I thought I had found my Mate and I was ecstatic. Until she walked into me again today. Jess is my student. I can't be with her. The moment I laid eyes on her in the corridor this morning, my heart shattered in to a million pieces.

It felt so good to hold her in my arms last night. Now I know I'll never be able to do it again.

Even though it's illegal and we would both be in a lot of trouble if we were caught, I sit next to her and pulled her into my arms. At first she resists but then starts to relax into me as I hold her against me, silent tears running down her cheeks. I stroke her hair as she rests her head on her shoulder.

Jess won't be able to stay away from me. I know that sounds cocky, but now I've met her, it will start to make us unusually cranky or angry when we are away from each other for any longer than two or so days. Well, two days for her, it can be a matter of hours for me.

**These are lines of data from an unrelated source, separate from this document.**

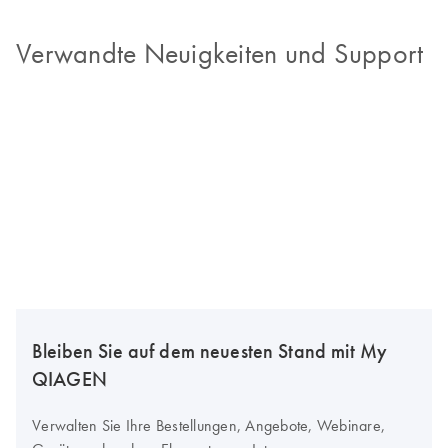
Verwandte Neuigkeiten und Support
Bleiben Sie auf dem neuesten Stand mit My
QIAGEN
Verwalten Sie Ihre Bestellungen, Angebote, Webinare,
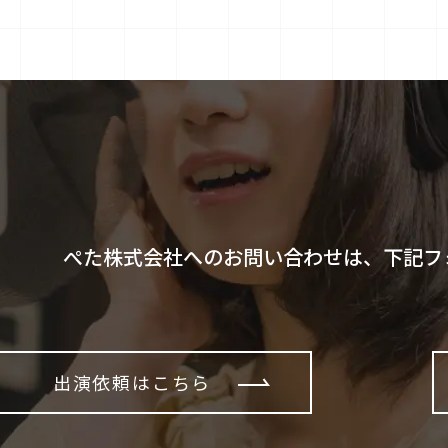
ぺた株式会社へのお問い合わせは、下記フ
出演依頼はこちら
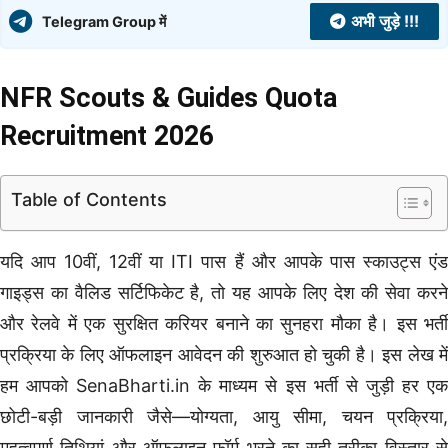
अभी जुड़े !!!
Telegram Group में
NFR Scouts & Guides Quota
Recruitment 2026
Table of Contents
यदि आप 10वीं, 12वीं या ITI पास हैं और आपके पास स्काउट्स एंड
गाइड्स का वैलिड सर्टिफिकेट है, तो यह आपके लिए देश की सेवा करने
और रेलवे में एक सुरक्षित करियर बनाने का सुनहरा मौका है। इस भर्ती
प्रक्रिया के लिए ऑफलाइन आवेदन की शुरुआत हो चुकी है। इस लेख में
हम आपको SenaBharti.in के माध्यम से इस भर्ती से जुड़ी हर एक
छोटी-बड़ी जानकारी जैसे—योग्यता, आयु सीमा, चयन प्रक्रिया,
महत्वपूर्ण तिथियां और ऑफलाइन फॉर्म भरने का सही तरीका विस्तार से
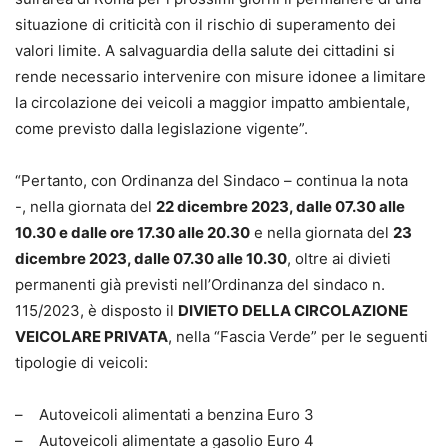
situazione di criticità con il rischio di superamento dei
valori limite. A salvaguardia della salute dei cittadini si
rende necessario intervenire con misure idonee a limitare
la circolazione dei veicoli a maggior impatto ambientale,
come previsto dalla legislazione vigente”.
“Pertanto, con Ordinanza del Sindaco – continua la nota
-, nella giornata del
22 dicembre 2023, dalle 07.30 alle
10.30 e dalle ore 17.30 alle 20.30
e nella giornata del
23
dicembre 2023, dalle 07.30 alle 10.30
, oltre ai divieti
permanenti già previsti nell’Ordinanza del sindaco n.
115/2023, è disposto il
DIVIETO DELLA CIRCOLAZIONE
VEICOLARE PRIVATA
, nella “Fascia Verde” per le seguenti
tipologie di veicoli:
– Autoveicoli alimentati a benzina Euro 3
– Autoveicoli alimentate a gasolio Euro 4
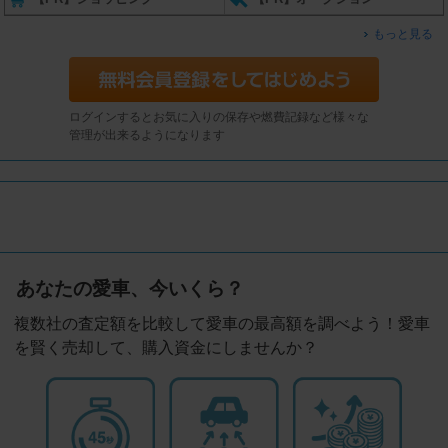
もっと見る
ログインするとお気に入りの保存や燃費記録など様々な
管理が出来るようになります
あなたの愛車、今いくら？
複数社の査定額を比較して愛車の最高額を調べよう！愛車
を賢く売却して、購入資金にしませんか？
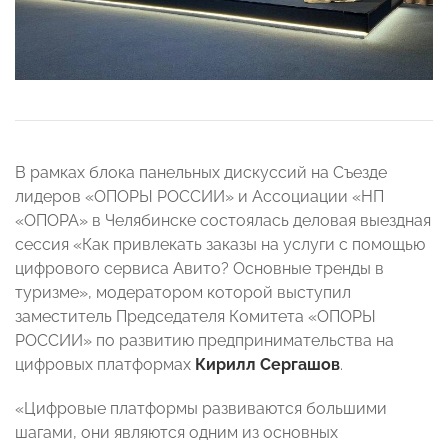
В рамках блока панельных дискуссий на Съезде
лидеров «ОПОРЫ РОССИИ» и Ассоциации «НП
«ОПОРА» в Челябинске состоялась деловая выездная
сессия «Как привлекать заказы на услуги с помощью
цифрового сервиса Авито? Основные тренды в
туризме», модератором которой выступил
заместитель Председателя Комитета «ОПОРЫ
РОССИИ» по развитию предпринимательства на
цифровых платформах
Кирилл Сергашов
.
«Цифровые платформы развиваются большими
шагами, они являются одним из основных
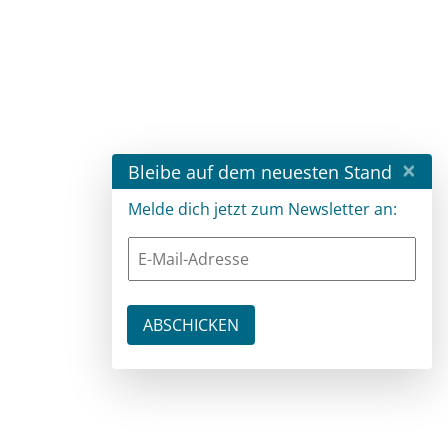
×
Bleibe auf dem neuesten Stand
Melde dich jetzt zum Newsletter an:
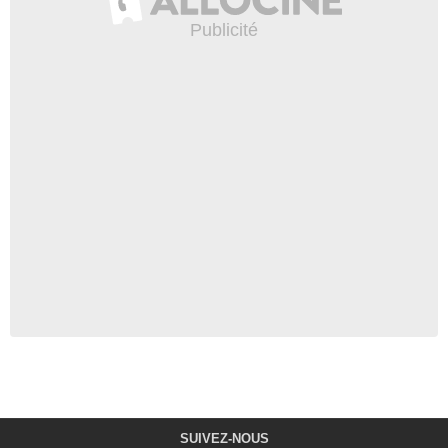
SUIVEZ-NOUS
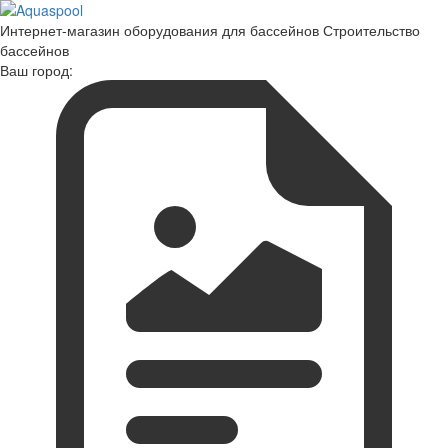
Интернет-магазин оборудования для бассейнов Строительство
бассейнов
Ваш город:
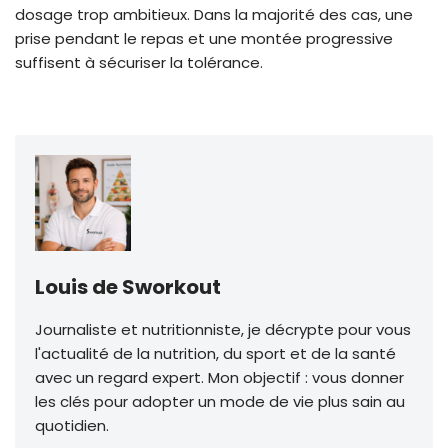
dosage trop ambitieux. Dans la majorité des cas, une
prise pendant le repas et une montée progressive
suffisent à sécuriser la tolérance.
Louis de Sworkout
Journaliste et nutritionniste, je décrypte pour vous
l'actualité de la nutrition, du sport et de la santé
avec un regard expert. Mon objectif : vous donner
les clés pour adopter un mode de vie plus sain au
quotidien.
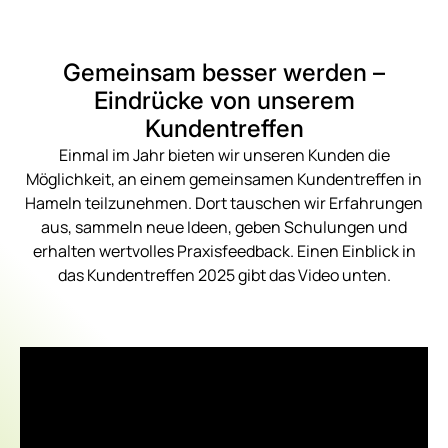
Gemeinsam besser werden –
Eindrücke von unserem
Kundentreffen
Einmal im Jahr bieten wir unseren Kunden die
Möglichkeit, an einem gemeinsamen Kundentreffen in
Hameln teilzunehmen. Dort tauschen wir Erfahrungen
aus, sammeln neue Ideen, geben Schulungen und
erhalten wertvolles Praxisfeedback. Einen Einblick in
das Kundentreffen 2025 gibt das Video unten.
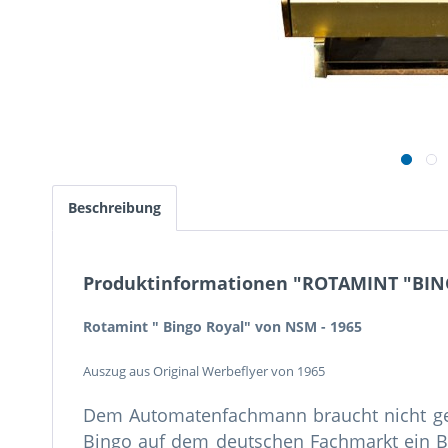
Beschreibung
Produktinformationen "ROTAMINT "BIN
Rotamint " Bingo Royal" von NSM - 1965
Auszug aus Original Werbeflyer von 1965
Dem Automatenfachmann braucht nicht ge
Bingo auf dem deutschen Fachmarkt ein Bes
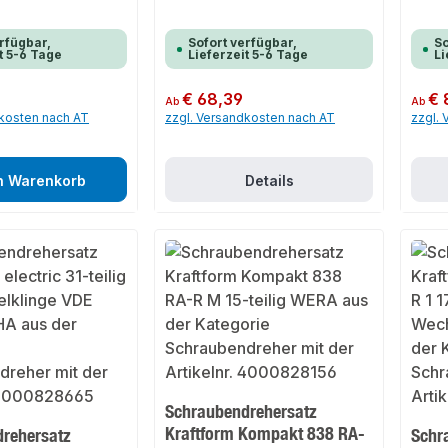
rfügbar,
Sofort verfügbar,
So
t 5-6 Tage
Lieferzeit 5-6 Tage
Li
Regulärer Preis:
€ 68,39
Regulär
€ 
Ab
Ab
dkosten nach AT
zzgl. Versandkosten nach AT
zzgl.
n Warenkorb
Details
Schraubendrehersatz
Kraftform Kompakt 838 RA-
rehersatz
Schr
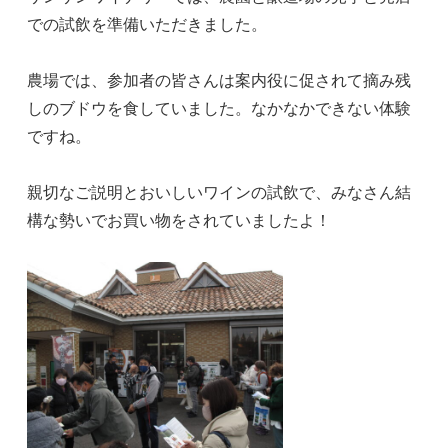
での試飲を準備いただきました。
農場では、参加者の皆さんは案内役に促されて摘み残
しのブドウを食していました。なかなかできない体験
ですね。
親切なご説明とおいしいワインの試飲で、みなさん結
構な勢いでお買い物をされていましたよ！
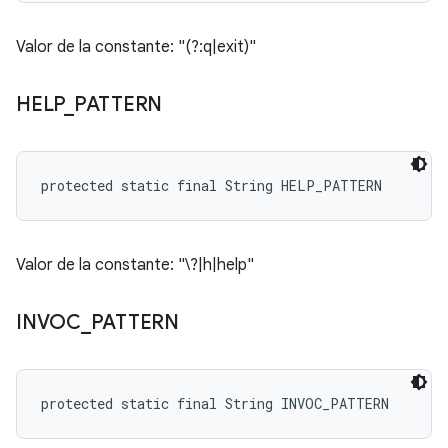
Valor de la constante: "(?:q|exit)"
HELP
_
PATTERN
protected static final String HELP_PATTERN
Valor de la constante: "\?|h|help"
INVOC
_
PATTERN
protected static final String INVOC_PATTERN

In some ways I'm glad she's my student. I knew she was my mate from the moment she ran into me. When she left my house the next morning, I didn't know when or if I would be able to see her again. At least now, I will see her most days. Even though she will never be mine.

"You're safe now Jess. " I reassure her, gently pressing my lips to her forehead subconsciously. I'm suddenly scared. What if she panics? Someone she barely knows just kissed her forehead.

It's such a relief when she presses her face into my chest. She seems comfortable with me, that's all I can ask for.